THE RECORDS section start
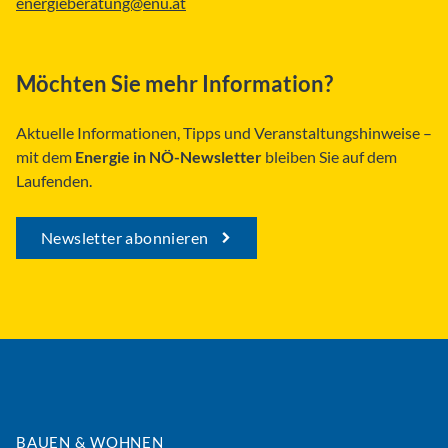
energieberatung@enu.at
Möchten Sie mehr Information?
Aktuelle Informationen, Tipps und Veranstaltungshinweise –
mit dem
Energie in NÖ-Newsletter
bleiben Sie auf dem
Laufenden.
Newsletter abonnieren
BAUEN & WOHNEN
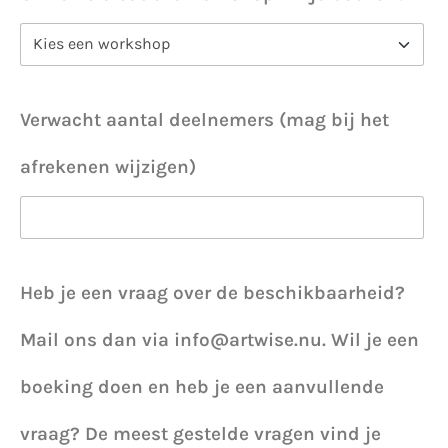
Verwacht aantal deelnemers (mag bij het
afrekenen wijzigen)
Heb je een vraag over de beschikbaarheid?
Mail ons dan via info@artwise.nu. Wil je een
boeking doen en heb je een aanvullende
vraag? De meest gestelde vragen vind je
THE RECORDS section end
WHAT TO DO => What you return must match, line for line, the data from the line containing "boeking doen en heb je een aanvullende" to its end, both ends included.

RESULT OF THE EXERCISE =>
boeking doen en heb je een aanvullende
vraag? De meest gestelde vragen vind je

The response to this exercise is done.